Walking in South Knoxville

This is WAY too big a topic for just one post, y’all.  If you want to go hiking but you don’t feel like driving to the mountains, South Knoxville is the place for you.  And I’m not just talking Ijams, even though we all know how wonderful that is.
But let me back up for a minute. I grew up a Northwest Knoxville girl, and South Knoxville was that place with all the kudzu that we entered approximately three times per year, if that: twice a year to visit our dentist whose office was on Taliwa, just a couple of miles down Chapman Highway; and maybe once for our all-too-infrequent trips to Metcalf Bottoms in the Smokies.
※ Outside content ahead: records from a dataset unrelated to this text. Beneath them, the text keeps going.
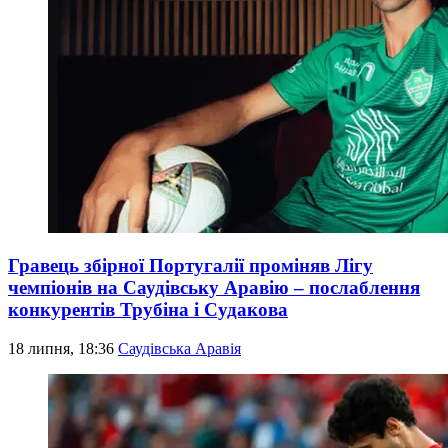
Гравець збірної Португалії проміняв Лігу
чемпіонів на Саудівську Аравію – послаблення
конкурентів Трубіна і Судакова
18 липня, 18:36
Саудівська Аравія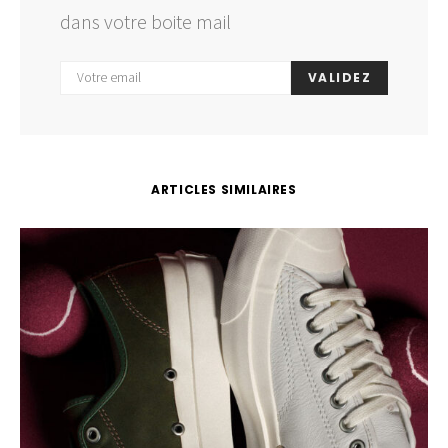
dans votre boite mail
VALIDEZ
ARTICLES SIMILAIRES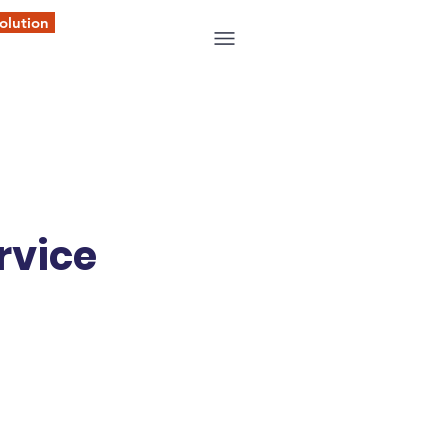
olution
rvice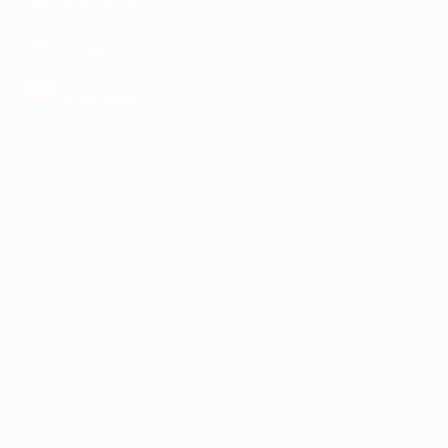
App Store
загрузить в
Google Play
загрузить в
AppGallery
КОМПАНИЯ
ИНФОРМАЦИЯ
ПАРТНЕРАМ
© 2010-2026 BIGLION
Обработка персональных данных
Пользовательское соглашение
Публичная оферта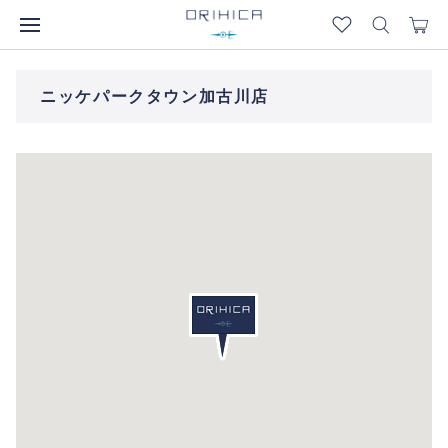
ニッケパークタウン加古川店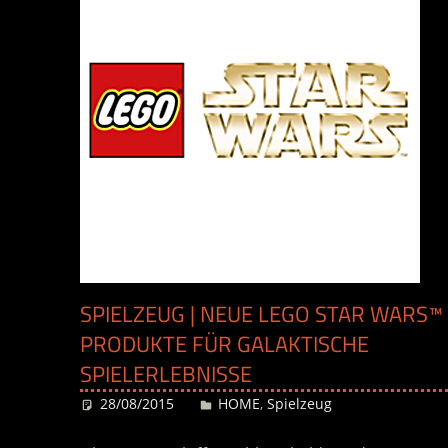
SPIELZEUG | NEUE LEGO STAR WARS™
PRODUKTE FÜR GALAKTISCHE
SPIELERLEBNISSE
28/08/2015
Desiree
HOME
,
Spielzeug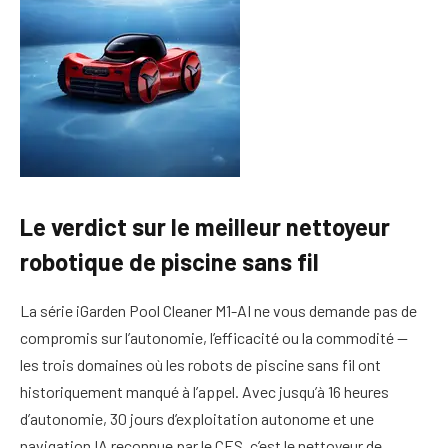
Le verdict sur le meilleur nettoyeur
robotique de piscine sans fil
La série iGarden Pool Cleaner M1-AI ne vous demande pas de
compromis sur l’autonomie, l’efficacité ou la commodité —
les trois domaines où les robots de piscine sans fil ont
historiquement manqué à l’appel. Avec jusqu’à 16 heures
d’autonomie, 30 jours d’exploitation autonome et une
navigation IA reconnue par le CES, c’est le nettoyeur de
But then I grew up, got married, had three kids, and needed to live in a house instead of an apartment.  Our first home was in the Lake Forest neighborhood of South Knoxville, on the dogwood trail, and I quickly grew to appreciate this underrated part of my hometown.  One of its charms then and now was the large parts of it that remained undeveloped–its topography is less hospitable to sprawl than the erstwhile farmland of West Knoxville.
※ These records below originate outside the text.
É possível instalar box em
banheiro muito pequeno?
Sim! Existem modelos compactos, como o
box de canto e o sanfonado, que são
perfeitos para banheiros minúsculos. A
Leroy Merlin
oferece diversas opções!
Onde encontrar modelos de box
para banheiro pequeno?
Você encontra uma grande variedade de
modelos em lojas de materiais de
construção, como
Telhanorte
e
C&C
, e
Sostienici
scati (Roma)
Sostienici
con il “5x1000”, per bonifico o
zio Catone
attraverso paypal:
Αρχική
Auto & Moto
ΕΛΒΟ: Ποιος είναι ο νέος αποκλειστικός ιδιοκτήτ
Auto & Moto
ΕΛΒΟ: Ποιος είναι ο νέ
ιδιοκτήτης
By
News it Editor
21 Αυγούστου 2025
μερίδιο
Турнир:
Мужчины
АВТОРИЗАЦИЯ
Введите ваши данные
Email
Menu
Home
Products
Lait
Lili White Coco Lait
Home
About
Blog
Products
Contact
Thankfully all that Urban Wilderness is now forever safe from McMansions.  Instead we have 40 miles of walking and biking trails with a 12.5 mile loop connecting them all.  Emily and I are working up to walking that whole loop in one day some time this fall, but in the meantime we are hitting the trails every weekend, hoping to walk on them all and get the official patch!
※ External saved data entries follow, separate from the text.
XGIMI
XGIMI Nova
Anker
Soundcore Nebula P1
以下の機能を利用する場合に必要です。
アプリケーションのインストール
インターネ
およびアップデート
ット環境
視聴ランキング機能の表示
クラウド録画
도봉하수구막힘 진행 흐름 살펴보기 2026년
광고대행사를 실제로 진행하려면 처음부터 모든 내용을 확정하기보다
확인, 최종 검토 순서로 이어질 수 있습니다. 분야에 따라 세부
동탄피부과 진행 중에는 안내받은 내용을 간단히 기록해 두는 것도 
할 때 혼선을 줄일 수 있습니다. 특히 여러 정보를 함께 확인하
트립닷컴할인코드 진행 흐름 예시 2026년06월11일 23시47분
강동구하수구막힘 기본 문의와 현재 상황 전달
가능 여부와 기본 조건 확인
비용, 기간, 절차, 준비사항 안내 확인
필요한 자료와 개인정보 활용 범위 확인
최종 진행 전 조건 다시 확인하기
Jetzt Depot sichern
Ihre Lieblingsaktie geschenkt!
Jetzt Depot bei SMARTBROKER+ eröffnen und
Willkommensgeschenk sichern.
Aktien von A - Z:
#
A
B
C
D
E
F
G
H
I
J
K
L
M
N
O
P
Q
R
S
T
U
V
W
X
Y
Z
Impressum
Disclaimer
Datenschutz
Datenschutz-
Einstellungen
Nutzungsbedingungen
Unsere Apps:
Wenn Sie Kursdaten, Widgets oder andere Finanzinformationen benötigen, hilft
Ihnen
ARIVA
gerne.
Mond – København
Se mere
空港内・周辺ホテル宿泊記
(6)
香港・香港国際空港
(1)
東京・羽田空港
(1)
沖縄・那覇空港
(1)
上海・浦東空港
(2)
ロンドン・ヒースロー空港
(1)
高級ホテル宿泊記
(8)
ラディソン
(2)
So far we have walked from Island Home Park (this was on the Will Skelton Greenway and not officially part of the Urban Wilderness Loop) to Ijams to walk on some of the trails there.  Of course, we’ve walked all the Ijams trails many a time, but we are doing them all again and probably need one more trip over there to finish them up for the patch.   We spent one afternoon doing some of the trails in the William Hastie Natural Area, and Saturday we started exploring the Forks of the River Trails.  Each of these places deserves a post to itself, so that’s what I am going to do.  And I encourage you to come out and explore the Urban Wilderness for yourselves.